Il a également volontairement éludé les années précédant son cancer, l’époque dite Motorola. Les époux Andreu, Betsy et Frankie, qui a beaucoup compté pour la première victoire du Texan en 1999, ont relaté une conversation qui se serait tenue en octobre 1996 à l’hôpital d’Indianapolis. En présence de Betsy, Armstrong aurait expliqué aux médecins qu’il avait pris de l’EPO, de la testostérone, de l’hormone de croissance, de la cortisone, et des stéroïdes. Il a toujours démenti, traitant son ancienne amie de « folle » et de « salope ».

Chez Oprah, il a botté en touche. « Je ne veux pas revenir là-dessus, euh…, je lui ai demandé de ne pas rentrer dans les détails ». Armstrong et Andreu se sont parlé près de trois-quarts d’heure selon l’ex-coureur.
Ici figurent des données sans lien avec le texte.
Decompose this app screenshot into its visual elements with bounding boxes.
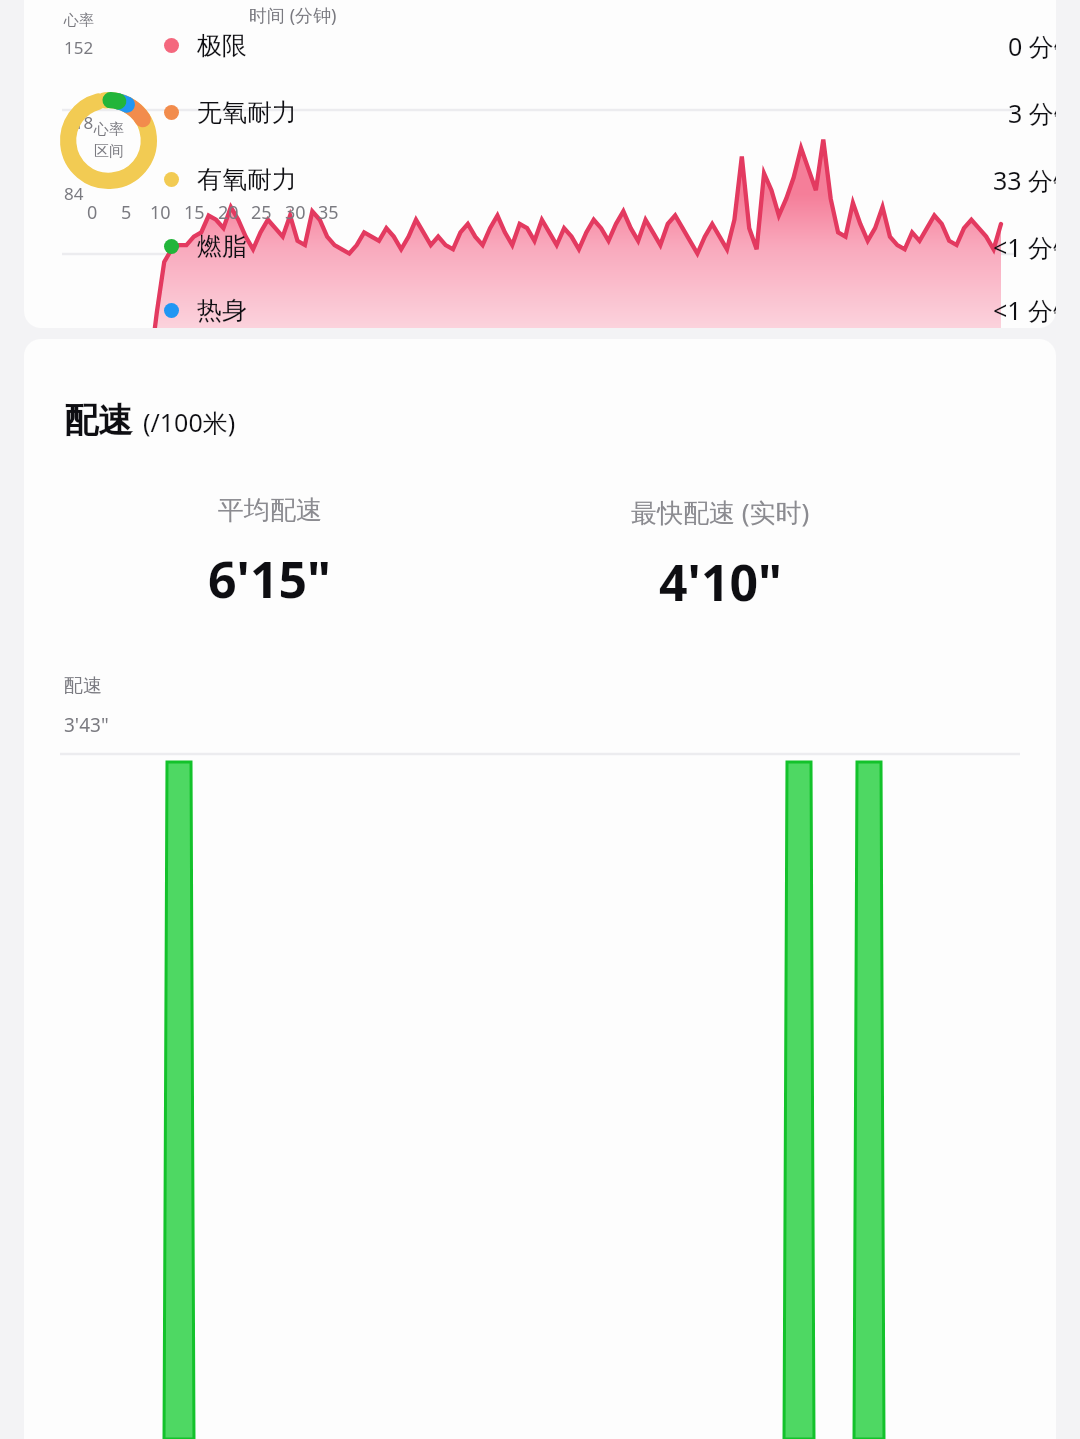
staticText: 4'10"	[659, 548, 783, 616]
staticText: 心率	[64, 11, 94, 30]
staticText: 无氧耐力	[197, 97, 297, 128]
button[interactable]: 心率	[24, 0, 1056, 328]
staticText: 5	[121, 200, 132, 225]
staticText: 6'15"	[208, 545, 332, 613]
staticText: 0	[87, 200, 98, 225]
button[interactable]: 热身	[164, 280, 1056, 328]
button[interactable]: 有氧耐力	[164, 146, 1056, 213]
staticText: 区间	[94, 142, 124, 161]
button[interactable]: 无氧耐力	[164, 79, 1056, 146]
button[interactable]: 极限	[164, 12, 1056, 79]
staticText: <1 分钟	[993, 293, 1056, 327]
staticText: 热身	[197, 295, 247, 326]
button[interactable]: 心率区间	[60, 92, 157, 189]
staticText: 152	[64, 36, 94, 59]
staticText: 时间 (分钟)	[249, 3, 337, 28]
staticText: 15	[184, 200, 205, 225]
staticText: 25	[251, 200, 272, 225]
staticText: 30	[285, 200, 306, 225]
staticText: 有氧耐力	[197, 164, 297, 195]
button[interactable]: 平均配速	[44, 494, 495, 613]
staticText: (/100米)	[143, 405, 236, 439]
staticText: 84	[64, 182, 84, 205]
staticText: <1 分钟	[993, 230, 1056, 264]
staticText: 20	[218, 200, 239, 225]
staticText: 平均配速	[218, 494, 322, 527]
staticText: 最快配速 (实时)	[631, 494, 810, 530]
staticText: 燃脂	[197, 231, 247, 262]
staticText: 3 分钟	[1008, 96, 1056, 130]
staticText: 118	[64, 111, 94, 134]
staticText: 心率	[94, 120, 124, 139]
staticText: 3'43"	[64, 712, 109, 738]
button[interactable]: 燃脂	[164, 213, 1056, 280]
staticText: 0 分钟	[1008, 29, 1056, 63]
button[interactable]: 配速	[24, 339, 1056, 1439]
staticText: 配速	[64, 399, 132, 442]
button[interactable]: 最快配速 (实时)	[495, 494, 946, 616]
staticText: 配速	[64, 674, 102, 698]
staticText: 33 分钟	[993, 163, 1056, 197]
staticText: 极限	[197, 30, 247, 61]
staticText: 35	[318, 200, 339, 225]
staticText: 10	[150, 200, 171, 225]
Sur CNN, Betsy n’a pas digéré le numéro d’Armstrong. « Il a voulu protéger des proches ! » Comme l’a révélé le Wall Street Journal, qui a démontré les liens entre Armstrong et le patron de l’époque de l’UCI Hein Verbruggen, via l’homme d’affaires Thomas Weisel, la première moitié des années 90 est loin d’avoir été complètement exhumée par les enquêteurs. « Trop de questions ont été éludées », résume David Walsh, auteur de « L.A. Confidentiel » et plus récemment de « Sept pêchés capitaux ».